Q: What impact do you see the waterfront development and the investment in the Buffalo Niagara Medical Campus and local universities having on the local economy?

A: I think we’ve already seen some of the benefits. That’s why the region has been growing slowly. These are some of the stabilizers in the local economy. They are creating more opportunities.

We know that there are high-skilled jobs being created at the medical campus and through the general high level of activity at the local colleges and universities. There are spillovers into the local economy from the research being done at the medical campus. Some of these are relatively small and some are larger, but those are positive developments in the economy. It has a lot of potential.

What you’re seeing going on at the waterfront is more of an amenity for the region. It’s not so much something that’s going to drive a lot of growth for the region, but it can make the region more attractive for people.

Q: Can the region do a better job tapping into the skills of the graduates from the local colleges and universities and the research that goes on there?

A: The research side of what’s going on at colleges and universities is just as important as what’s going on in terms of producing skilled labor.

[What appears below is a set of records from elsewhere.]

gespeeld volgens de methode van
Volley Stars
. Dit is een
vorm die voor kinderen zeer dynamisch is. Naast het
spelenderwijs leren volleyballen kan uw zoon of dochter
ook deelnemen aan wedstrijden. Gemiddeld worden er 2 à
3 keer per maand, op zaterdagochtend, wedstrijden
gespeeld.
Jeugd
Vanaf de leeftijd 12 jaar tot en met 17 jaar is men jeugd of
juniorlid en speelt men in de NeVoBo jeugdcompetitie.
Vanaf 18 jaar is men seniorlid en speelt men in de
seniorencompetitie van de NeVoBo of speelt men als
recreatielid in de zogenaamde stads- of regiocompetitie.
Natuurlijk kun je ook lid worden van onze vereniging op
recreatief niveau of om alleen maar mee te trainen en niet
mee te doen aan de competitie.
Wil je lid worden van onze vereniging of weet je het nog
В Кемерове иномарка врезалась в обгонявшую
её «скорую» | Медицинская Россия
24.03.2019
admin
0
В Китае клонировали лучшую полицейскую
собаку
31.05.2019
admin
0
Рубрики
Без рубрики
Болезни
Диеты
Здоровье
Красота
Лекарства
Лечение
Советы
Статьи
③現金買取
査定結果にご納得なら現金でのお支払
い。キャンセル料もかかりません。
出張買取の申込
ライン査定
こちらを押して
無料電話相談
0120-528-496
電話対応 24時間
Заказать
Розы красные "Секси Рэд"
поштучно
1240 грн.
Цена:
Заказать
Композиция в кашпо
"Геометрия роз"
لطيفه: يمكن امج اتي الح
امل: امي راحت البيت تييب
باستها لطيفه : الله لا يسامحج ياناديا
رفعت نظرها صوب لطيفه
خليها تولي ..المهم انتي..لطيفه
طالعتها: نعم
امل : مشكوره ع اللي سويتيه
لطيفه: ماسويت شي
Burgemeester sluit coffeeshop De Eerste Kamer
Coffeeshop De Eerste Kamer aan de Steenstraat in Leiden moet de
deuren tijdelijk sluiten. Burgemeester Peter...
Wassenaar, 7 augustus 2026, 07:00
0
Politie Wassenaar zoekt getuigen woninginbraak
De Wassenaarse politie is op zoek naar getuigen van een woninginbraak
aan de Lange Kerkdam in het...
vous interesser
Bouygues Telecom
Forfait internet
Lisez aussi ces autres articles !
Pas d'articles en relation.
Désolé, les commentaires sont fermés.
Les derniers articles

That’s one area where we can do more to capitalize on: How to create more linkages between the private sector and local colleges and universities. We know from research that’s one pathway that promotes economic growth and development. It’s a little bit underdeveloped.

Q: Consumer debt levels here are lower than they are nationally. Why is that and how does that affect the economy?

A: It’s been another stabilizing force. Because we didn’t have such a strong housing boom and bust, consumers here didn’t have as much mortgage debt. Because housing prices didn’t rise as much, people didn’t take out as much home equity as they did in other parts of the country.

In other parts of the country where that’s happened, consumers have had to cut back because their debt levels were so high. That’s been a factor restraining growth. But here, we haven’t had that happen as much so it hasn’t been as much of a drag.